Justiça do MA determina que blogueiro retire…

Justiça do MA determina que blogueiro retire matéria com acusações contra juiz

Redação Portal IMPRENSA

Um jornalista do Maranhão foi obrigado pela Justiça a retirar de seu blog matéria contendo acusações contra um magistrado.

A ação se refere a um artigo do jornalista Itevaldo Júnior, de 37 anos, em que o juiz Nemias Nunes de Carvalho, da capital São Luís, é acusado de ter comprado em 2005, por R$ 5 mil, uma fazenda no interior do Estado de uma foragida cuja prisão fora revogada por ele. No texto, o jornalista apresenta documentos dos autos e da negociação imobiliária.

Na liminar, o juiz Alexandre Lopes de Abreu sublinhou que “a liberdade de manifestação é garantia constitucional que só encontra limites quando passa a violar bem maior, como, no caso, a dignidade da pessoa atacada pelo veículo de comunicação”. Em caso de descumprimento da decisão, o jornalista será multado diariamente em R$ 500.

O juiz responsável pela sentença declarou à Folha de S.Paulo que proibiu a matéria porque “a parte denunciada [Carvalho] não teve a oportunidade de se manifestar”. Para ele, não houve ato de censura. “Os juízes devem ser fiscalizados.”

Questionado sobre suas ligações com o reclamante, Abreu declarou que mantém apenas ligações profissionais com Carvalho.

De acordo com a Folha, o registro de movimentação processual no site do Tribunal de Justiça mostra que se passaram dois minutos entre o recebimento do despacho e a concessão da liminar. “Foi um equívoco da movimentação”, afirmou Abreu. “Na verdade, passei quatro horas com os autos”.

Na opinião do jornalista, a decisão foi um ato de censura. “Houve um cerceamento ao meu trabalho. É uma intimidação, não só a mim, como aos jornalistas que expõem a corrupção no Estado”, disse. “Sempre apresento documentos nas minhas matérias”, afirmou o jornalista, que vai recorrer da decisão.

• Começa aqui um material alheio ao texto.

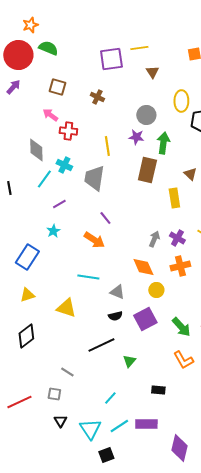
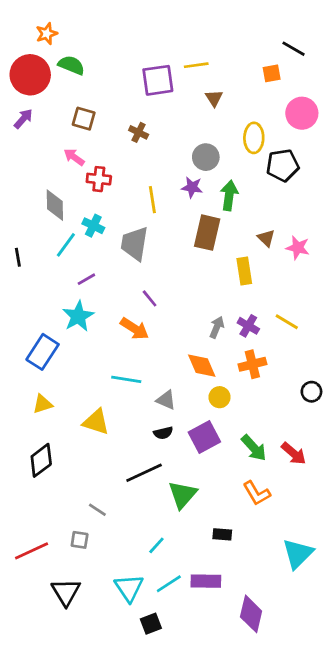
cyan star: (53, 231) -> (78, 316), size x1.6
green triangle: (129, 361) -> (182, 495), size x1.6
black triangle: (60, 421) -> (66, 592), moved, size x1.6

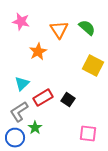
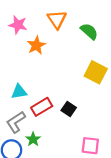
orange triangle: (59, 30) -> (57, 19), moved
orange star: (38, 52) -> (36, 45), moved
cyan triangle: (22, 84) -> (19, 92), turned 35

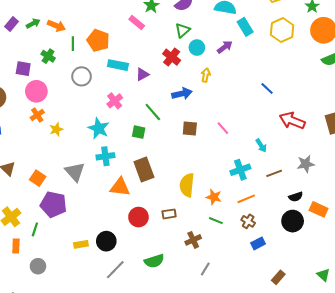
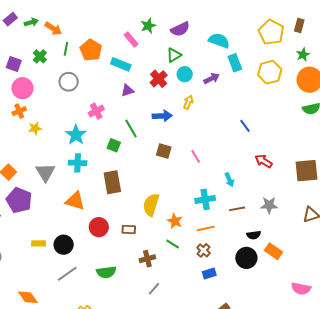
cyan rectangle: (118, 65) -> (121, 64), moved
red arrow: (292, 121) -> (264, 161), size x0.7
orange triangle: (120, 187) -> (75, 201), moved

Na última quinta-feira (22), a Associação Maranhense de Imprensa (AMI) se disse solidária ao jornalista e afirmou que a decisão fere a democracia e é uma clara tentativa de intimidação contra jornalistas no exercício da profissão.

A entidade repudiou, ainda, “qualquer tipo de censura” e salientou que “o Jornalismo é também um instrumento de fiscalização da sociedade”.”Consideramos que os princípios da liberdade de expressão e da transparência pública – fundamentais no estado democrático – foram seriamente atingidos com tal decisão”, declarou a AMI em carta assinada por seu presidente, Marcos Franco Couto.